THE FIRST COMPREHENSIVE DATASET WITH MULTIPLE DISTORTION TYPES FOR VISUAL JUST-NOTICEABLE DIFFERENCES

Abstract

Recently, with the development of deep learning, a number of Just Noticeable Difference (JND) datasets have been built for JND modeling. However, all the existing JND datasets only label the JND points based on the level of compression distortion. JND models learned from such datasets can only be used for image/video compression. Hence, a generalized JND modeling should take more kinds of distortion types into account. To benefit JND modeling, this work establishes a generalized JND dataset with a coarse-to-fine JND selection, which contains 106 source images and 1,642 JND maps, covering 25 distortion types. To this end, we proposed a coarse JND candidate selection scheme to select the distorted images from the existing Image Quality Assessment (IQA) datasets as JND candidates instead of generating JND maps ourselves. Then, a fine JND selection is carried out on the JND candidates with a crowdsourced subjective assessment.
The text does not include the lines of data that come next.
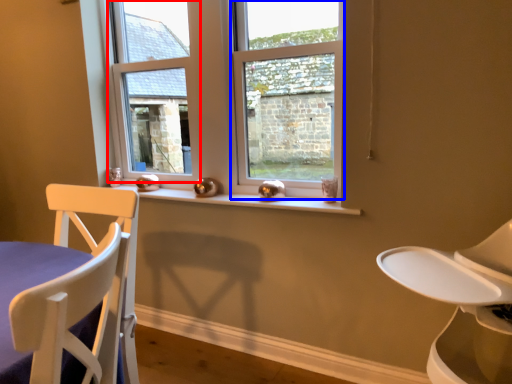 Question: Among these objects, which one is nearest to the camera, window frame (highlighted by a red box) or window (highlighted by a blue box)?

Choices:
 (A) window frame
 (B) window

Answer: (B) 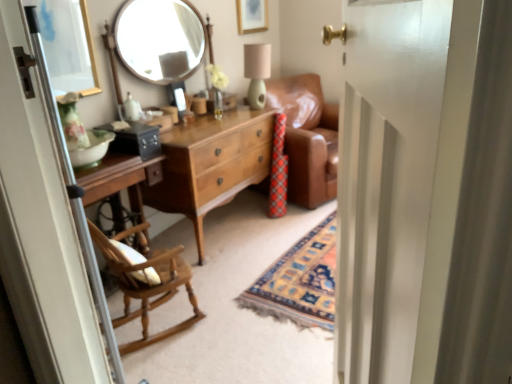 I want to click on free spot in front of matte green lampshade at upper center, so click(x=250, y=113). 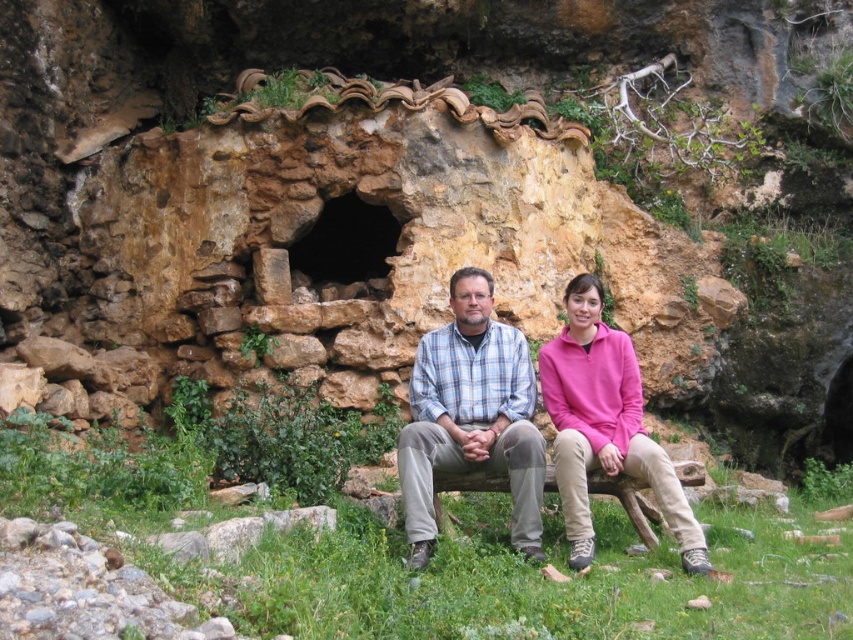 You are a photographer trying to capture a clear photo of the plaid fabric shirt at center and the brown stone cave at center. Since both are at center, which one will appear closer in the photo?

The plaid fabric shirt at center will appear closer in the photo because it is in front of the brown stone cave at center.

You are a photographer planning to take a portrait of two people sitting on the rustic wooden bench. You want to ensure that both the pink fleece at center and the brown stone cave at center are visible in the frame. Which object should you focus on to ensure both are in the shot without needing to adjust the camera angle?

The pink fleece at center is larger than the brown stone cave at center, so focusing on the pink fleece at center would help ensure both objects are captured in the frame without needing to adjust the camera angle.

Consider the image. You are standing at the scene and want to take a photo of the plaid fabric shirt at center. If your camera has a maximum focus range of 30 meters, will you be able to capture the shirt clearly?

The plaid fabric shirt at center and viewer are 32.66 meters apart, which exceeds the camera maximum focus range of 30 meters. Therefore, the camera cannot focus on the plaid fabric shirt at center clearly.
Index Terms— Just Noticeable Difference, Human Visual System, Mean Opinion Scores (MOS), perception modeling, dataset

1 Introduction

JND is a metric for assessing the visual redundancy of the HVS, and it has been widely applied to computer vision and multimedia signal processing applications such as perceptual image and video compression [1] [2], image enhancement [3], watermarking [4], and so on. JND modeling, which has been studied for many years, tries to precisely predict the visual redundancy of the HVS for a given visual content. Traditional JND models [5] [6] tried to predict the JND threshold for each pixel or each coefficient of the sub-bands based on the features of the HVS and their associated maskings.

Refer to caption — Fig. 1: Illustration of some source images in our dataset

Recently, a few works tried to extend the JND concept to a picture level and proposed the picture-wise JND. To utilize the powerful deep learning techniques in the JND modeling, lots of JND datasets [7, 8, 9] were built. Jin et al. [7] created the MCL-JCI dataset, which consists of 5,000 corresponding JPEG distorted versions with quality factors (QF) ranging from 1 to 100 and 50 source images in the $1920\times 1080$ resolution. They conducted subjective quality assessment tests involving 150 participants watching the source image and a compressed image side by side on a TV. JND samples were gathered from 30 individuals for a specific image. Then, Shen et al. [8] used 202 source images and 7,878 encoded versions of those images with a resolution of $1920\times 1080$ to create a JND dataset based on the impending video coding standard Versatile Video Coding (VVC). Each source image was compressed by VTM5.0 coding with quantization parameters (QP) ranging from 13 to 51. The subjective tests were conducted in a carefully monitored lab setting. 20 subjects evaluated 20 PJND samples for each source image. Lin et al. [9] expanded the datasets mentioned above and built a large PJND dataset called KonJND-1k. They conducted subjective JND assessment studies using the flicker test via crowdsourcing instead of in the laboratory environment. This dataset contains 1,008 source images as well as distorted versions created using JPEG and BPG compression. The study involved 503 workers in total, resulting in 61,030 PJND samples and an average of 42 samples per source image. However, all of these JND datasets in existence only took into consideration the impacts of compression distortion without considering the effects of the other distortion types. That is, the JND points were labeled based on the levels of compression distortion, e.g., Quality Factor (QF), Quantization Parameter (QP), etc. Therefore, JND models learned from such kinds of datasets were limited to compression-relevant applications. In order to predict a JND model so that it has more wide applications, establishing a generalized JND dataset that covers all existing distortion types is necessary and significant. However, the challenging part is how to obtain distorted images that cover all distortion types with different distortion levels so that JND maps can be selected from them.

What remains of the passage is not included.